◆ **Entries shown**
::::::
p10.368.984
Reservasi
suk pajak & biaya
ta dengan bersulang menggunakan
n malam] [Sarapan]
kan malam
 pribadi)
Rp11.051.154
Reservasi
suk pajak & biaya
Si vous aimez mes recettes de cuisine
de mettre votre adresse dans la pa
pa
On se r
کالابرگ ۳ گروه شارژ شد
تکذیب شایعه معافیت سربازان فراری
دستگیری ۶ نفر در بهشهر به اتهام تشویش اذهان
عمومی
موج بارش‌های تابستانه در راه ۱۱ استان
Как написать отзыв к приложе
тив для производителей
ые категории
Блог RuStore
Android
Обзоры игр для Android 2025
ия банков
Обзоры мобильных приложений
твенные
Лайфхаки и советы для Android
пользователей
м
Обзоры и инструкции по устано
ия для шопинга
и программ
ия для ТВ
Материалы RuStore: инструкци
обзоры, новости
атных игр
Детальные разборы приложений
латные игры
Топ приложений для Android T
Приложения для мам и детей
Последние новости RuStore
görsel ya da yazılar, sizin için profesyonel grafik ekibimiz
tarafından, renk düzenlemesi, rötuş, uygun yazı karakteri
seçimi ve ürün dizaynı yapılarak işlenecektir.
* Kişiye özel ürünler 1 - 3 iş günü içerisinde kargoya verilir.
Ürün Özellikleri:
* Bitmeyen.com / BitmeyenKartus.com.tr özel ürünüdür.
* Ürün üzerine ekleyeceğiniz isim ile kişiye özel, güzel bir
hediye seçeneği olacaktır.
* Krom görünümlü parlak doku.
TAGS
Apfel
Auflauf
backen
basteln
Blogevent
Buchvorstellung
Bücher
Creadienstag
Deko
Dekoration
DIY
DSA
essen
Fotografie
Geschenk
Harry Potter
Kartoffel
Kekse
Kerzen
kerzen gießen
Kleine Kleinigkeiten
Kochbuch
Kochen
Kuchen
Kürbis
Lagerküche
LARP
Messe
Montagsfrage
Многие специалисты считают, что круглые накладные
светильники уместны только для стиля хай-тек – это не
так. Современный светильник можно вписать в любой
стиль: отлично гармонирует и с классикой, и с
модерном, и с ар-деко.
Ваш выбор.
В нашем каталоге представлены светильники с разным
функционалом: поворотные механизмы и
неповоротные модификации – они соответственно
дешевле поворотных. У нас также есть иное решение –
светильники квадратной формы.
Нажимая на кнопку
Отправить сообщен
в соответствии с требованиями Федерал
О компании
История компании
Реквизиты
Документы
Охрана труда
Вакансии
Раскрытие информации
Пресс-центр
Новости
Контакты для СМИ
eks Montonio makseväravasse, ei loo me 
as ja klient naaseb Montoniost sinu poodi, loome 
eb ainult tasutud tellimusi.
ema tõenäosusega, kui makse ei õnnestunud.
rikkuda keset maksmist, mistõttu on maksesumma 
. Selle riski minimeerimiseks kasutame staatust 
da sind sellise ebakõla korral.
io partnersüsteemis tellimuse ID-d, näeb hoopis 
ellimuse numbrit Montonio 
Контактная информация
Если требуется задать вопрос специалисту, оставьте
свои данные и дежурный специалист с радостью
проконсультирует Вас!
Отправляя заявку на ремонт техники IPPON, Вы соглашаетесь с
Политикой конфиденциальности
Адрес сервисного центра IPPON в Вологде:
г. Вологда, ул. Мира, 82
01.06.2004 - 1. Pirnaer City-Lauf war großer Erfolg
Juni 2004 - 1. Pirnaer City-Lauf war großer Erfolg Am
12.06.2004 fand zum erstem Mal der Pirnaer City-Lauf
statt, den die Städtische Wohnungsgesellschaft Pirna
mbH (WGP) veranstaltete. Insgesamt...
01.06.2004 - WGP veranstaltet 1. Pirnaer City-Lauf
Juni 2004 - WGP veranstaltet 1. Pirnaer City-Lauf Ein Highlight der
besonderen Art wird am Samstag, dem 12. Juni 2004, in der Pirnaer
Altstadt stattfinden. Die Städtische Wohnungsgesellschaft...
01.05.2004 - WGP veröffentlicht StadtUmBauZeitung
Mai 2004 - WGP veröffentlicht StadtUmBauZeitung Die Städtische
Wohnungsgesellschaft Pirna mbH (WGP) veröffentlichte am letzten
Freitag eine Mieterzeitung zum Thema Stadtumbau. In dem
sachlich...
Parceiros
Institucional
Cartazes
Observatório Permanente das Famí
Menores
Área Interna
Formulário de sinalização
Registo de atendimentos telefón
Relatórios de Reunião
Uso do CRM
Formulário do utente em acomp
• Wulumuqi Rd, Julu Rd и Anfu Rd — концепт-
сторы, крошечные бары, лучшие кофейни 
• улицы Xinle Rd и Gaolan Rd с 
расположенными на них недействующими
::::::
◆ **Activity**
In the records above, which lines hold the string "Juni"? Copy each one.

◆ **Response**
Juni 2004 - 1. Pirnaer City-Lauf war großer Erfolg Am
Juni 2004 - WGP veranstaltet 1. Pirnaer City-Lauf Ein Highlight der
besonderen Art wird am Samstag, dem 12. Juni 2004, in der Pirnaer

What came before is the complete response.